Tira buon vento dalla Spagna. Secondo il rapporto preliminare della Red eléctrica de España (Ree), compagnia che opera nel settore dell’elettricità nello stato iberico, nel 2013 l’eolico è risultato per la prima volta la principale fonte di energia elettrica. “Durante il 2013 sono stati superati i massimi storici di produzione di energia eolica”, afferma il rapporto. “A gennaio, febbraio, marzo e novembre l’energia del vento è stata la tecnologia che ha reso il più grande contributo nella produzione totale di energia del paese”. E che ha superato anche il nucleare, coprendo il 21,1% della domanda energetica. Anche se l’energia fornita dal nucleare si assesta di pochissimo più in basso, al 21%, è il tasso di crescita delle rinnovabili che aumenta, mentre l’atomo cala: nel 2012 il rapporto era del 18,1% dell’energia totale prodotta dall’eolico e del 22,1% dal nucleare.

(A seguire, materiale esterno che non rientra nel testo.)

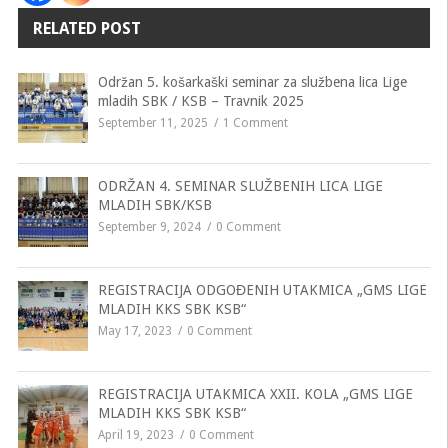
RELATED POST
Održan 5. košarkaški seminar za službena lica Lige
mladih SBK / KSB – Travnik 2025
September 11, 2025
1 Comment
ODRŽAN 4. SEMINAR SLUŽBENIH LICA LIGE
MLADIH SBK/KSB
September 9, 2024
0 Comment
REGISTRACIJA ODGOĐENIH UTAKMICA „GMS LIGE
MLADIH KKS SBK KSB“
May 17, 2023
0 Comment
REGISTRACIJA UTAKMICA XXII. KOLA „GMS LIGE
MLADIH KKS SBK KSB“
April 19, 2023
0 Comment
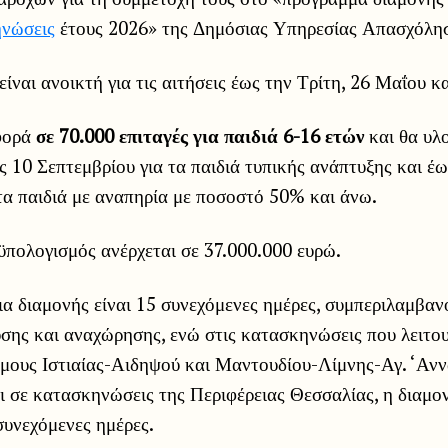
ηνώσεις
έτους 2026» της Δημόσιας Υπηρεσίας Απασχόλη
ίναι ανοικτή για τις αιτήσεις έως την Τρίτη, 26 Μαΐου κ
φορά
σε 70.000 επιταγές για παιδιά 6-16 ετών
και θα υλο
ις 10 Σεπτεμβρίου για τα παιδιά τυπικής ανάπτυξης και έω
τα παιδιά με αναπηρία με ποσοστό 50% και άνω.
ϋπολογισμός ανέρχεται σε 37.000.000 ευρώ.
ια διαμονής είναι 15 συνεχόμενες ημέρες, συμπεριλαμβα
σης και αναχώρησης, ενώ στις κατασκηνώσεις που λειτο
μους Ιστιαίας-Αιδηψού και Μαντουδίου-Λίμνης-Αγ. ‘Ανν
ι σε κατασκηνώσεις της Περιφέρειας Θεσσαλίας, η διαμον
συνεχόμενες ημέρες.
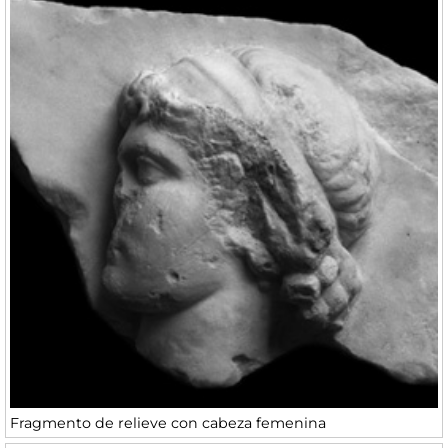
Fragmento de relieve con cabeza femenina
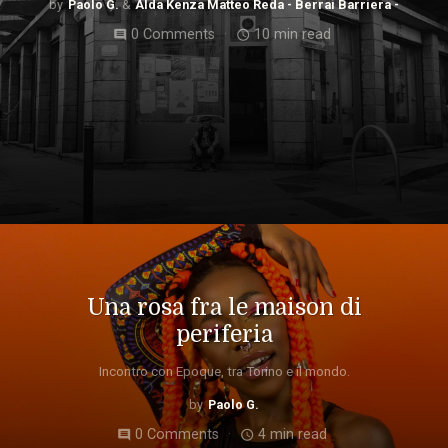
Paolo G.
Alda Kenza Matteo Reda - Berrai Barriera -
0 Comments
10 min read
comment
access_time
Una rosa fra le maison di
periferia
Incontro con Epoque, tra Torino e il mondo.
Paolo G.
0 Comments
4 min read
comment
access_time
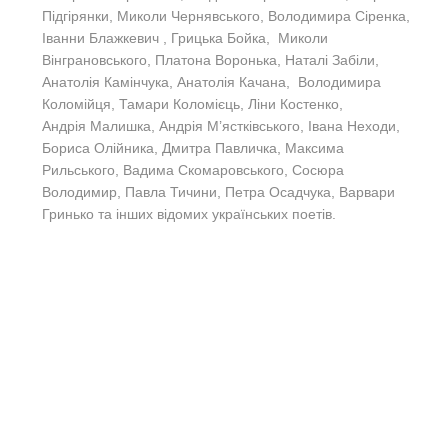
Підгірянки, Миколи Чернявського, Володимира Сіренка,
Іванни Блажкевич , Грицька Бойка, Миколи
Вінграновського, Платона Воронька, Наталі Забіли,
Анатолія Камінчука, Анатолія Качана, Володимира
Коломійця, Тамари Коломієць, Ліни Костенко,
Андрія Малишка, Андрія М’ястківського, Івана Неходи,
Бориса Олійника, Дмитра Павличка, Максима
Рильського, Вадима Скомаровського, Сосюра
Володимир, Павла Тичини, Петра Осадчука, Варвари
Гринько та інших відомих українських поетів.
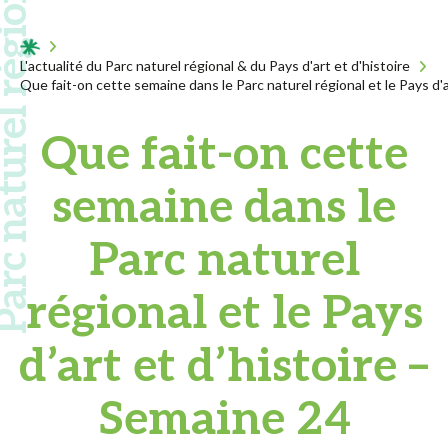
 naturel régional
Acceuil
L'actualité du Parc naturel régional & du Pays d'art et d'histoire
Que fait-on cette semaine dans le Parc naturel régional et le Pays d'a
Que fait-on cette
semaine dans le
Parc naturel
régional et le Pays
d’art et d’histoire –
Semaine 24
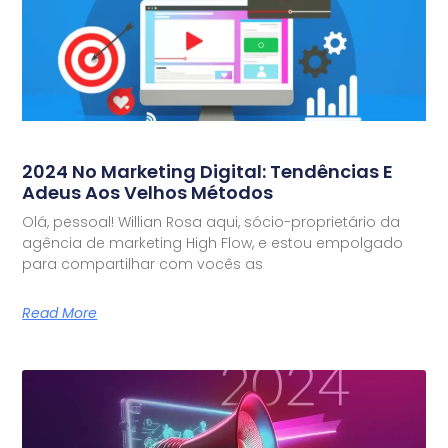
2024 No Marketing Digital: Tendências E
Adeus Aos Velhos Métodos
Olá, pessoal! Willian Rosa aqui, sócio-proprietário da
agência de marketing High Flow, e estou empolgado
para compartilhar com vocês as
Read More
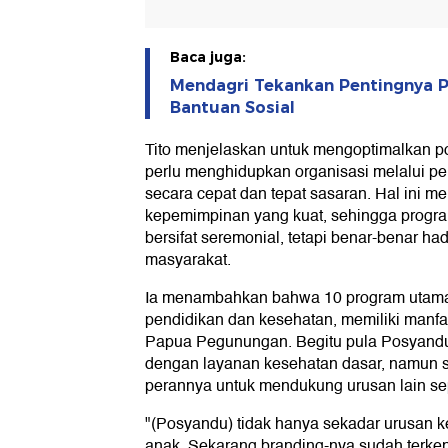
Baca juga:
Mendagri Tekankan Pentingnya Pe
Bantuan Sosial
Tito menjelaskan untuk mengoptimalkan po
perlu menghidupkan organisasi melalui p
secara cepat dan tepat sasaran. Hal ini 
kepemimpinan yang kuat, sehingga progra
bersifat seremonial, tetapi benar-benar ha
masyarakat.
Ia menambahkan bahwa 10 program utama
pendidikan dan kesehatan, memiliki manfa
Papua Pegunungan. Begitu pula Posyandu 
dengan layanan kesehatan dasar, namun se
perannya untuk mendukung urusan lain sep
"(Posyandu) tidak hanya sekadar urusan 
anak. Sekarang branding-nya sudah terke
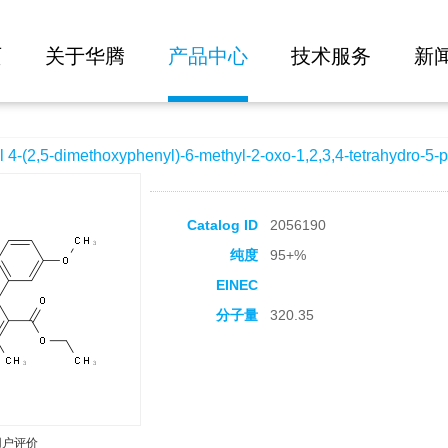
大批量询价
xyphenyl)-6-methyl-2-oxo-1,2,3,4-tetrahydro-5-pyrimidinecarboxylate
页
关于华腾
产品中心
技术服务
新
2,5-dimethoxyphenyl)-6-methyl-2-oxo-1,2,3,4-tetrahydro-5-p
Catalog ID
2056190
纯度
95+%
EINEC
分子量
320.35
用户评价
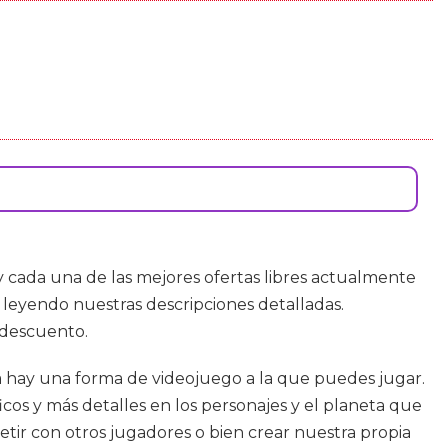
 cada una de las mejores ofertas libres actualmente
leyendo nuestras descripciones detalladas.
 descuento.
ia hay una forma de videojuego a la que puedes jugar.
cos y más detalles en los personajes y el planeta que
etir con otros jugadores o bien crear nuestra propia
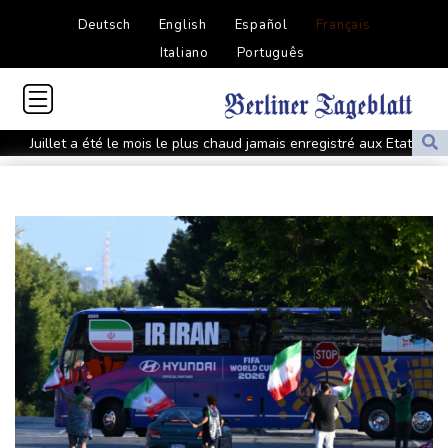
Deutsch
English
Español
Français
Italiano
Português
Juillet a été le mois le plus chaud jamais enregistré aux Etats-
Unis
Colombie: un puissant séisme dans l'ouest du pays fait 69 morts
Près de Paris, un projet de parc d'attractions Dragon Ball à
l'étude
Colombie: un puissant séisme fait au moins 18 morts dans l'ouest
du pays
La sécheresse s'aggrave en France, près de deux tiers des
nappes phréatiques en souffrance
Sécheresse : en Allemagne, le Rhin en passe d'être coupé en
deux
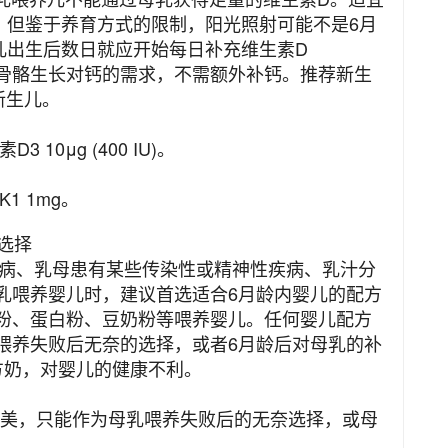
，但鉴于养育方式的限制，阳光照射可能不是6月
儿出生后数日就应开始每日补充维生素D
婴儿骨骼生长对钙的需求，不需额外补钙。推荐新生
新生儿。
0μg (400 IU)。
1 1mg。
选择
、乳母患有某些传染性或精神性疾病、乳汁分
乳喂养婴儿时，建议首选适合6月龄内婴儿的配方
粉、蛋白粉、豆奶粉等喂养婴儿。任何婴儿配方
喂养失败后无奈的选择，或者6月龄后对母乳的补
方奶，对婴儿的健康不利。
美，只能作为母乳喂养失败后的无奈选择，或母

Altra buona notizia riguarda le emissioni di gas serra in Spagna, calate del 23,1%. Il merito di questa svolta verde è da attribuire anche alle altre energie rinnovabili, come il solare, il fotovoltaico e il termico, che arrivano a coprire ben il 49,1% della capacità installata nel paese.
A livello territoriale, a trainare è la comunità autonoma della Navarra, che nella produzione di energia elettrica di origine eolica è passata dallo 0% del 1996 all’oltre 70% del 2013.
La produzione di elettricità da fonti fossili è invece in forte declino. Rispetto al 2012, il contributo dalle centrali a gas è sceso del 34,2%, quello dalle centrali a carbone del 27,3% e quello dell’energia nucleare dell’8,3%.
Se la situazione della Spagna fa sperare in un futuro meno inquinato, a che punto siamo con le energie cosiddette pulite in Italia? Secondo i dati finora disponibili, nei primi sette mesi del 2013 le rinnovabili hanno coperto il 35,9% della richiesta elettrica e il 40,5% dell’offerta. In calo il termoelettrico, mentre il fotovoltaico, con quasi il 20% in più di produzione sul 2012, ha soddisfatto il 7,4% della domanda. Per quanto riguarda l’eolico, questo ha garantito il 5,9% della produzione elettrica italiana, consentendo di soddisfare i fabbisogni di oltre 5,2 milioni di famiglie, e facendo registrare un incremento di oltre il 31,1% rispetto allo stesso periodo del 2012.
Il nuovo regime di incentivazione per le energie rinnovabili messo a punto dal governo nel 2012 si propone di superare gli obiettivi comunitari di produzione elettrica verde fissati al 26% e di portarli al 35% entro il 2020. Tuttavia le strategie energetiche dei nostri parlamentari non convincono gli operatori del settore, che lamentando tagli ai sussidi significativi, soprattutto riguardo all’eolico, e considerano il provvedimento “assolutamente penalizzante per la fonte eolica ritenuta una grande opportunità a livello mondiale”.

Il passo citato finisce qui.